Essa carta vai pelo vento mesmo. Selada a ar, a pingo, a espírito. Como era no princípio de todos os séculos e séculos, amém. Amém que o vento te encontre – como foi naquela noite esbaforida, numa esquina qualquer da vida –, te tope no ar, e grite: "Carta dela! Pega e assina aqui". Claro, carta registrada pra garantir. Garantir meu perfume percolando nas veias de tua mente. Garantir teus lábios em cada letra do meu nome. Nome que omito, mas reviro em todos os entardeceres no meu diário inacabado de desdéns. Desdéns que é nada demais pra uma engole-ventos, viu? Eu sei suportar as correntezas incontidas de um sopro grave: é só me agarrar a elas. Como o faz um coração preênsil. Aquele que se ancora nas margens, no topo, na raiz dos kardios adolescentes, sugando-lhes a seiva e o fulgor.
Foi assim que fizeste. Chegaste em remansos. Abusaste da oratória. E com pinta de poeta, cantou um hino de amor inabalável. Abalou o que não podia ter abalado. Meu marco zero. Meu princípio de ser. Ser livre. Ser vento.
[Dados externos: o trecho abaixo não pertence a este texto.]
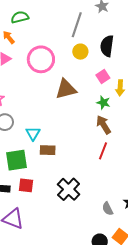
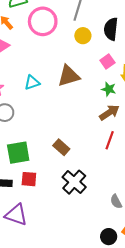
pink circle: (41, 59) -> (43, 21), moved
brown arrow: (104, 125) -> (109, 113), turned 90
cyan triangle: (33, 133) -> (32, 83), moved, turned 42
brown rectangle: (48, 150) -> (61, 147), moved, turned 42

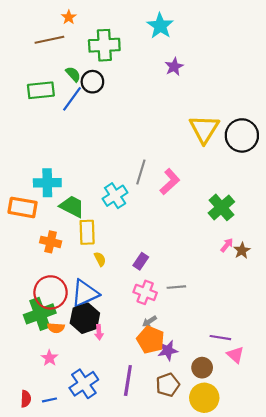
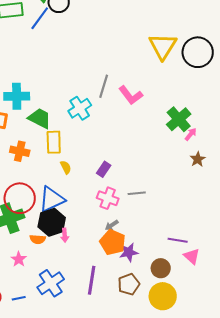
pink L-shape: (170, 182) -> (131, 95), turned 95
pink arrow: (227, 245) -> (191, 134), moved
orange semicircle: (56, 328) -> (38, 239), moved

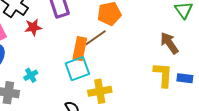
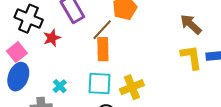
brown line: (96, 38) -> (102, 30), moved
cyan square: (77, 69) -> (100, 84), moved, turned 35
Fui engolida.

Mas por carta, mando lembretes para que não esqueças quem sou. Ou o que fui. Fui tua. Você dizia. E eu acreditei. Acreditei que pudesse ser além do que eu era. Acreditei que pudesse remasterizar aquele disco antigo, nossa trilha sonora, lembra? E agora que o telefone toca, eu penso: fui tua mesmo? Liga outra vez!

Vento amigo, mando dizer mais. Alerte de que minhas rêmiges não estão mais no mesmo ângulo. Elas nem lembram que eram penugens ralas e infantis: elas não balançam mais com águas covardes.
Águas passadas...
E mesmo que venhas por terra, mar ou nas asas de outro pássaro, ou se já me estás a esperar naquela esquina maldizente de cenário em lua afoiçada. Não cola. Não acredito. Liga outra vez!

Então eu juro. Juro por todos os santos e orixás que esta é a última carta, e serve pra isso. Pra dizer que não acabou, mas suporto. Minhas timoneiras é que me salvam deste voo-sem-bater-de-asas.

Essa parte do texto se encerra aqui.